*** Opening Extracted entries ***

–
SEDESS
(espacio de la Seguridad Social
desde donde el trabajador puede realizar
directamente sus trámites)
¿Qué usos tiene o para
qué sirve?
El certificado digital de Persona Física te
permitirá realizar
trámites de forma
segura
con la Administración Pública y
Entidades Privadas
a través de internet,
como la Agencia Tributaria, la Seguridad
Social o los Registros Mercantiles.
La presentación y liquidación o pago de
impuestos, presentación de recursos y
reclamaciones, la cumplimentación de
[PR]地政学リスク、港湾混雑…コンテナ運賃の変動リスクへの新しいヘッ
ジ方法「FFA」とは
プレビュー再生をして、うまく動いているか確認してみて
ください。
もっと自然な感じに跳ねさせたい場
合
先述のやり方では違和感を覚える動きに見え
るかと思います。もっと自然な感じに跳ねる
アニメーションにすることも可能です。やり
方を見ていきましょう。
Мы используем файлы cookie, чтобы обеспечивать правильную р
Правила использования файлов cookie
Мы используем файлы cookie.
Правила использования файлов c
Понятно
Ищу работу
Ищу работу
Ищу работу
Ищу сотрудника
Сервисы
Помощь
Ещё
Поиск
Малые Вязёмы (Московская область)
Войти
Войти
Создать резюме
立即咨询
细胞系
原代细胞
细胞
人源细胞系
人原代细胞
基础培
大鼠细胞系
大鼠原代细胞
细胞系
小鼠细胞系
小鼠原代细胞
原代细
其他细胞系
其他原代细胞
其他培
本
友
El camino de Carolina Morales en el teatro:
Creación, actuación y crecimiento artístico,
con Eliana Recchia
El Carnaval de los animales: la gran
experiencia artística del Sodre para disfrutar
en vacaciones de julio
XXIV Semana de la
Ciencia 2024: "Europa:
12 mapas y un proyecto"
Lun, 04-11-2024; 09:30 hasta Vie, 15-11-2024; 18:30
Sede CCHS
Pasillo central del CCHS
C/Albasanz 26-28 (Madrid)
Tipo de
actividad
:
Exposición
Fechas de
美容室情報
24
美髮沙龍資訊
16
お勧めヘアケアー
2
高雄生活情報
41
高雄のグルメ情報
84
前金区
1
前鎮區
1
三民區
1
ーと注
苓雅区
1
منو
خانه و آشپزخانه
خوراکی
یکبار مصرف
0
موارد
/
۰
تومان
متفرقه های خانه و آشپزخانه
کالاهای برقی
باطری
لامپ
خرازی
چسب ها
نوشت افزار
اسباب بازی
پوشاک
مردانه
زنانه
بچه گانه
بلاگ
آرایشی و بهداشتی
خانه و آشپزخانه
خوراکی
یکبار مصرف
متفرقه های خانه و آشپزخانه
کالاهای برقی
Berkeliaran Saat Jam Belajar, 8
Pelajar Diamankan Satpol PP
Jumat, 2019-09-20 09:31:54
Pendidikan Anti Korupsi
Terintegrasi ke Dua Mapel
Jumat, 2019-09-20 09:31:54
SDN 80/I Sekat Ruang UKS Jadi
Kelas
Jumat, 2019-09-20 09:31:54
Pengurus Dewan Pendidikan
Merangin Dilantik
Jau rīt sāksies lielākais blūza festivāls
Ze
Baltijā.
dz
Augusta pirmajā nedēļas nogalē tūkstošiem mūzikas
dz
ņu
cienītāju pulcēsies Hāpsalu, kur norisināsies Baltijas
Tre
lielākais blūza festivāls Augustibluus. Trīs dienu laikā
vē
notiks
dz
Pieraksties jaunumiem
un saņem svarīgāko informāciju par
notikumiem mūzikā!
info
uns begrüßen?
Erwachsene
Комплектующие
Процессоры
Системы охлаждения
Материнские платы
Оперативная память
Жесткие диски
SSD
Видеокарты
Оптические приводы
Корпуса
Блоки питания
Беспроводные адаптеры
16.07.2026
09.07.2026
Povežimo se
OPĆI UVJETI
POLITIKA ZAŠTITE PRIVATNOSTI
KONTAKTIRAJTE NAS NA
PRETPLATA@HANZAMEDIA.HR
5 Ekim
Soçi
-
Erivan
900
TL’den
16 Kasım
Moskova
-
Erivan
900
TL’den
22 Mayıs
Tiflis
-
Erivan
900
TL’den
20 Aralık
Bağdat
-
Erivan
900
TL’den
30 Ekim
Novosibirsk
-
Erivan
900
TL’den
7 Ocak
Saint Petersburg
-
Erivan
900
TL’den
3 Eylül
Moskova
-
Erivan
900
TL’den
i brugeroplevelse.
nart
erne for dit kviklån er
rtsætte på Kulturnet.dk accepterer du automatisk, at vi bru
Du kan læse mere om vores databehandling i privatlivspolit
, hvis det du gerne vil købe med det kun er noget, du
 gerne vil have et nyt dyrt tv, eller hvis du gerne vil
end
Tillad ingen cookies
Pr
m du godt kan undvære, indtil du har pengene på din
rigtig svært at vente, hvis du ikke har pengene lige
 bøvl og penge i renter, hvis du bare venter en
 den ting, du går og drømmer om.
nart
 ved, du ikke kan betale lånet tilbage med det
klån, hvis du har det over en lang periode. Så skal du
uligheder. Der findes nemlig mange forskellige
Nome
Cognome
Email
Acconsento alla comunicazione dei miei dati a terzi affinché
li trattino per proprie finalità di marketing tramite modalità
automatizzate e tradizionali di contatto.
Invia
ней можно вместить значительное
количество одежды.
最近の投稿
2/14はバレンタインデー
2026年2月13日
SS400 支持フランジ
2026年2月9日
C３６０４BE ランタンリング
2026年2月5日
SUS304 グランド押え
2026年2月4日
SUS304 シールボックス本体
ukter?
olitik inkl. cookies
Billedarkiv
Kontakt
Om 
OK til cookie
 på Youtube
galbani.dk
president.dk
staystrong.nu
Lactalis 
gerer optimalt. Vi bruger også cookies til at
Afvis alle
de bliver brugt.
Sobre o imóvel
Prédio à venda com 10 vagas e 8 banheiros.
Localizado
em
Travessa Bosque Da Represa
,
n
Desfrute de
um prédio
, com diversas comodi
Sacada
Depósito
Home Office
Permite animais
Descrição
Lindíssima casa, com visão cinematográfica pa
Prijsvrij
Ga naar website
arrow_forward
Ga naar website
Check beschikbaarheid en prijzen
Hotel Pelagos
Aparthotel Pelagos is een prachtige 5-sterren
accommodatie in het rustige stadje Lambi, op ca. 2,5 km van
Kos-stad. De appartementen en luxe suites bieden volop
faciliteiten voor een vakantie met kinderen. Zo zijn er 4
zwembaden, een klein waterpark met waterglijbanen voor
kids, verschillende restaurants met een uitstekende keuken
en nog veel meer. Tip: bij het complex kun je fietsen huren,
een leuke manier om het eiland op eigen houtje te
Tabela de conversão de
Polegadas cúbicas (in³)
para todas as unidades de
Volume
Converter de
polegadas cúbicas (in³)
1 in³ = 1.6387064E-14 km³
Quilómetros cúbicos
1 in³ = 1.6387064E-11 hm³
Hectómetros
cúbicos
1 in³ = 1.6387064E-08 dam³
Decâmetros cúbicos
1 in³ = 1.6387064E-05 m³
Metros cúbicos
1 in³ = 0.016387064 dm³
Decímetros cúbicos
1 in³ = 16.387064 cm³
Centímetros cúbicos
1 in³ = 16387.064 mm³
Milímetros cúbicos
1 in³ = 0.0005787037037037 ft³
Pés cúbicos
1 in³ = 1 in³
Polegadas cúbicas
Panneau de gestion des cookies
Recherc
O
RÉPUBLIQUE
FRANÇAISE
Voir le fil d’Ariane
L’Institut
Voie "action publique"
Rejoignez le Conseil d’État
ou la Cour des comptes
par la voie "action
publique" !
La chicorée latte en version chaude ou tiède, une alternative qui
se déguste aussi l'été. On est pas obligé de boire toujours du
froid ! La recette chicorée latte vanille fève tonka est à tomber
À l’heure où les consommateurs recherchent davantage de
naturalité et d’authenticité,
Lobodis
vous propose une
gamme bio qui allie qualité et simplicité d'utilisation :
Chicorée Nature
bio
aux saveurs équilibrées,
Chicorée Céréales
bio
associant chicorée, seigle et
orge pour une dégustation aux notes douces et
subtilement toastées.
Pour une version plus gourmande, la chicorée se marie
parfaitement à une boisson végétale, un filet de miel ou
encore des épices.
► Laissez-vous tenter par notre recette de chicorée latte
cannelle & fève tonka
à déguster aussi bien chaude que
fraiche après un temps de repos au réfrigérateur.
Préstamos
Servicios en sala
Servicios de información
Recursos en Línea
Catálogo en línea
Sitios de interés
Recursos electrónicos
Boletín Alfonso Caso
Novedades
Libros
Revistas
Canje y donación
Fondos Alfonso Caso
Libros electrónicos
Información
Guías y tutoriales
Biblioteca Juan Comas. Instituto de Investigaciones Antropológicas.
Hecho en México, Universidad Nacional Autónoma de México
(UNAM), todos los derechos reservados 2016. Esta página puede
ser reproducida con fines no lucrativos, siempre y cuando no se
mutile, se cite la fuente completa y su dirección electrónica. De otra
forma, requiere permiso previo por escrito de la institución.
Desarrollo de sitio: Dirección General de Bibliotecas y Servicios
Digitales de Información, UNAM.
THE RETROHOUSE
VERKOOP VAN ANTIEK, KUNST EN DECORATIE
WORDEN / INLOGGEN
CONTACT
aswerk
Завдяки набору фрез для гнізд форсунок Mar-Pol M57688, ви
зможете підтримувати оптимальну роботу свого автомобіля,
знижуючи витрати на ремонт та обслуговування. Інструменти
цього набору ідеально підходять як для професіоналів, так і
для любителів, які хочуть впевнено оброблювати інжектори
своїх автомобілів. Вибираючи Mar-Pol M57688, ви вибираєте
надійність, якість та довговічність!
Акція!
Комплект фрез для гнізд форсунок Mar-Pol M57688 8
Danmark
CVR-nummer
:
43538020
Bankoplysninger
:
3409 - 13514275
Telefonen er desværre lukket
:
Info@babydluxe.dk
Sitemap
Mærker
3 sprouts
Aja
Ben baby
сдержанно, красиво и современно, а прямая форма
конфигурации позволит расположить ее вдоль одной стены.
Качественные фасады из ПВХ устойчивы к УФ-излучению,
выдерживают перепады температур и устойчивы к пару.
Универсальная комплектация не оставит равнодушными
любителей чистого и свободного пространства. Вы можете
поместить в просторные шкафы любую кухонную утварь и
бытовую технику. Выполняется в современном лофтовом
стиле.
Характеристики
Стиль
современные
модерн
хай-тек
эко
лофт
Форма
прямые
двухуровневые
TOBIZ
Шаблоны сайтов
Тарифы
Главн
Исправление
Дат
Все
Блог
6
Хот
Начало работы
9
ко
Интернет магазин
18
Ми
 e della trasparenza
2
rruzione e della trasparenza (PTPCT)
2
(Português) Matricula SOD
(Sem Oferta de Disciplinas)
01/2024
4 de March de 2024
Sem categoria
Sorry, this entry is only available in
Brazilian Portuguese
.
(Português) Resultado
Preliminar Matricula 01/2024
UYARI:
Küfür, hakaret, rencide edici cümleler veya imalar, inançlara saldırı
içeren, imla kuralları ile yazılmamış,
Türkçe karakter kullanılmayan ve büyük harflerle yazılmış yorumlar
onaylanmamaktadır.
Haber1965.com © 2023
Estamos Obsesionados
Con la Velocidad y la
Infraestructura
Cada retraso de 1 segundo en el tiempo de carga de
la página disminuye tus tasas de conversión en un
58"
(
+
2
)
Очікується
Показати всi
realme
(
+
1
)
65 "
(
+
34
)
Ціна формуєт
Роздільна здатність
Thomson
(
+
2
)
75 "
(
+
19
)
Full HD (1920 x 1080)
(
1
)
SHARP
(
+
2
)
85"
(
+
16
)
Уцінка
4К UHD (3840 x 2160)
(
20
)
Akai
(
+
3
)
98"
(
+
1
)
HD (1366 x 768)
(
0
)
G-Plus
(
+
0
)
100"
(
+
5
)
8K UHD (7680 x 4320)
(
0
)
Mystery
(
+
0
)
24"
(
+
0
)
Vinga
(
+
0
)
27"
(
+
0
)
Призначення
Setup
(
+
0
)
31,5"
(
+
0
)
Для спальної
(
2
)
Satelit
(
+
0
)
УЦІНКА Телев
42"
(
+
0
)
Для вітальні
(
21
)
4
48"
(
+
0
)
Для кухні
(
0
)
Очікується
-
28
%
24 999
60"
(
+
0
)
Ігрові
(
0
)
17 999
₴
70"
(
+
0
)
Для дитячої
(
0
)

*** Closing Extracted entries ***

### Activity
Report each line of the data in which "lielākais" occurs.

### Answer space
Jau rīt sāksies lielākais blūza festivāls
lielākais blūza festivāls Augustibluus. Trīs dienu laikā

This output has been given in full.